I’m actually sharing. That’s somewhat odd coming from me. I tend to look at myself like a toybox. No, not because it’s enclosed and whatever uninteresting metaphorical bullshit you wish to throw at me. Mostly because to a child, it portrays this image of being fun and magical and containing all sorts of crazy things. Is that me? Meh, probably not, but there’s some part of me that would love to think so.

There’s another part of me questioning if other things like other things. Does that make sense to you? If you think I’m speaking to you, go ahead and wave at me or something. Otherwise just look at me confused.

I’m still being watched. Kind of eerie, considering I can’t see a damn thing that’s going on. I hope I didn’t erase over my word.

Things have been somewhat confusing for me as of late. I almost got thrown out of my apartment, that was a close call. I am going to move out regardless, mostly because I can’t afford the astronomical expense. I always liked the apartment though because it kind of put me closer to the stars. I miss the starlight. Where I lived before, I could stare for hours up at the sky counting every star I saw and then quietly wishing to myself that I was up there. Childish? Probably, I’m full of it.

I concluded that snow is beautiful, although I hate what it does to roads.

I concluded that I’m finally starting to allow myself to wake the fuck up and feel things again. I’ve been shut off for a long time. Hi Dan, you’re not numb anymore. Oh okay.

I concluded that distance isn’t relevant.

I concluded that beauty is present in so many things, many of which don’t even know it’s there.

I’ve concluded that I tend to speak too much, I go too deep, and I find that doing so often leaves me unfulfilled because few people are like that to me.

I used to come off as really scary. I guess that makes sense huh?
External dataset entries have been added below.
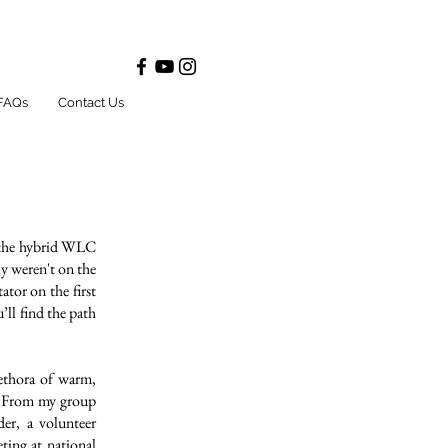
FAQs
Contact Us
m the hybrid WLC
ly weren't on the
ator on the first
ll find the path
lethora of warm,
r. From my group
er, a volunteer
ting at national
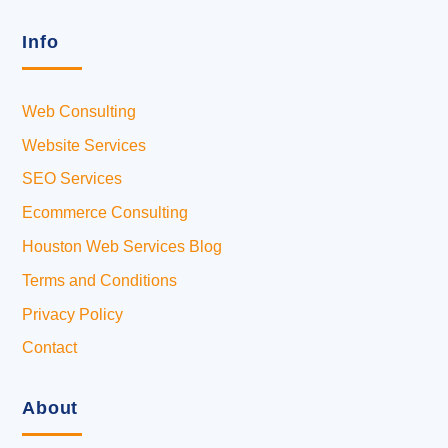
Info
Web Consulting
Website Services
SEO Services
Ecommerce Consulting
Houston Web Services Blog
Terms and Conditions
Privacy Policy
Contact
About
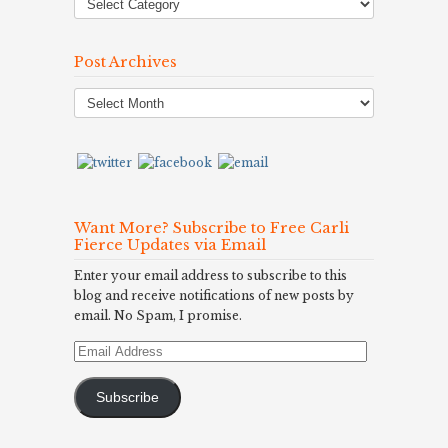
Post Archives
Post
Archives
Want More? Subscribe to Free Carli
Fierce Updates via Email
Enter your email address to subscribe to this
blog and receive notifications of new posts by
email. No Spam, I promise.
Email
Address
Subscribe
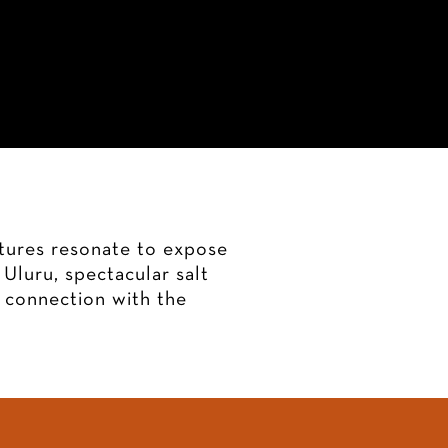
lleries
My Story
Contact
xtures resonate to expose
Uluru, spectacular salt
a connection with the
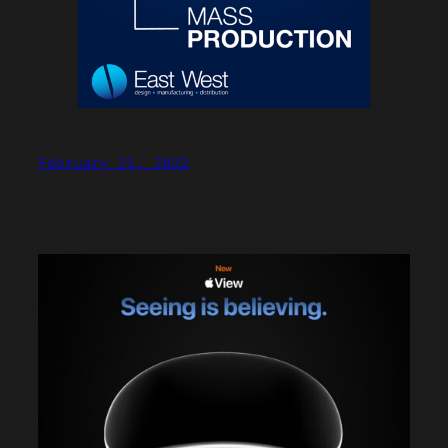
February 21, 2022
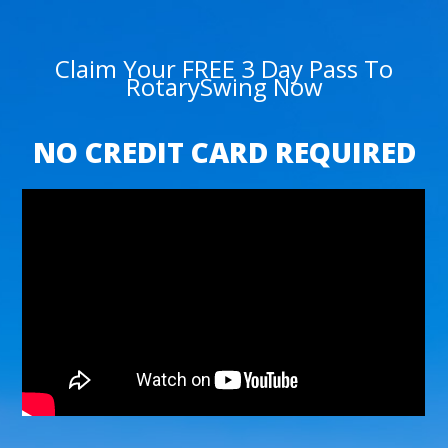
Claim Your FREE 3 Day Pass To
RotarySwing Now
NO CREDIT CARD REQUIRED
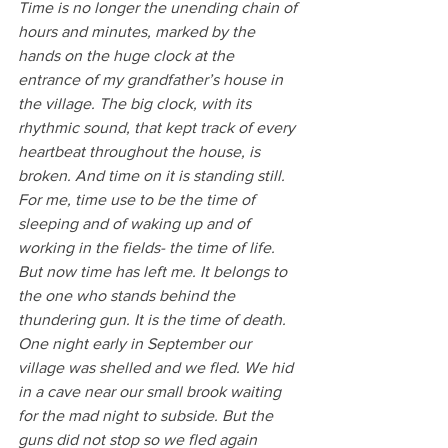
Time is no longer the unending chain of 
hours and minutes, marked by the 
hands on the huge clock at the 
entrance of my grandfather’s house in 
the village. The big clock, with its 
rhythmic sound, that kept track of every 
heartbeat throughout the house, is 
broken. And time on it is standing still. 
For me, time use to be the time of 
sleeping and of waking up and of 
working in the fields- the time of life. 
But now time has left me. It belongs to 
the one who stands behind the 
thundering gun. It is the time of death.
One night early in September our 
village was shelled and we fled. We hid 
in a cave near our small brook waiting 
for the mad night to subside. But the 
guns did not stop so we fled again 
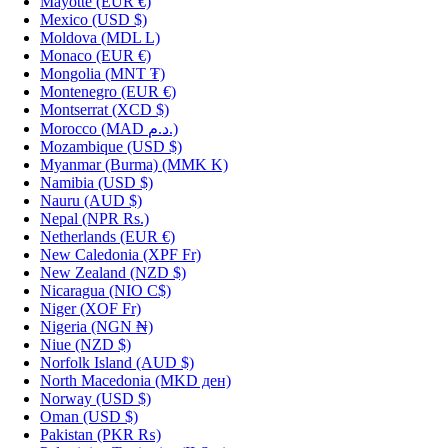
Mayotte
(EUR €)
Mexico
(USD $)
Moldova
(MDL L)
Monaco
(EUR €)
Mongolia
(MNT ₮)
Montenegro
(EUR €)
Montserrat
(XCD $)
Morocco
(MAD د.م.)
Mozambique
(USD $)
Myanmar (Burma)
(MMK K)
Namibia
(USD $)
Nauru
(AUD $)
Nepal
(NPR Rs.)
Netherlands
(EUR €)
New Caledonia
(XPF Fr)
New Zealand
(NZD $)
Nicaragua
(NIO C$)
Niger
(XOF Fr)
Nigeria
(NGN ₦)
Niue
(NZD $)
Norfolk Island
(AUD $)
North Macedonia
(MKD ден)
Norway
(USD $)
Oman
(USD $)
Pakistan
(PKR ₨)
I’ve opened my eyes now and I’m re-reading everything I wrote. I haven’t changed a word or fixed a typo, short of the two sentences where I outright missed the home row. I don’t intend to do any more updates other than the fashion that I’ve done. I’m hoping, I’m really hoping, that somebody sees this and either calls me crazy or goes “holy shit, I know exactly what you are.”
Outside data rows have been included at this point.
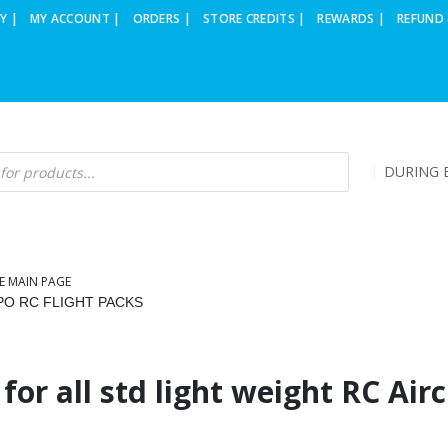
Y |
MY ACCOUNT |
ORDERS |
STORE CREDITS |
REWARDS |
REFUND 
DURING B
E MAIN PAGE
IPO RC FLIGHT PACKS
for all std light weight RC Airc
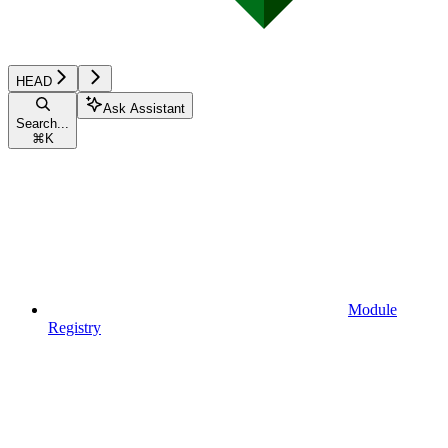
HEAD
Ask Assistant
Search...
⌘
K
Module
Registry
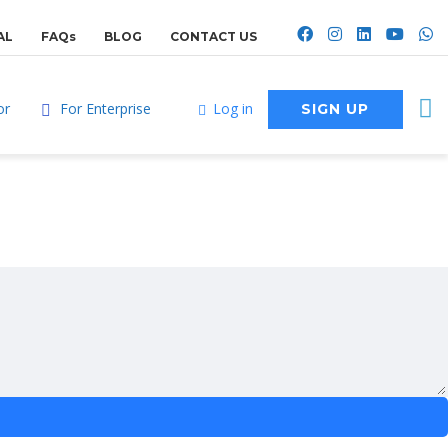
AL
FAQs
BLOG
CONTACT US
or
For Enterprise
Log in
SIGN UP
1 Response to “I’ve been quiet for far too long.”


  1. 1 Josh

    holy shit, I know exactly what you are.

    All joking aside, it’s actually nice to see you making a post that doesn’t say “Hey (insert big business name)! Fuck you!” (though they were typically hilarious). I hope you don’t end this blog of yours (I know you hate that term, but thats what it is) any time soon, as this post shows a real change, and a good one.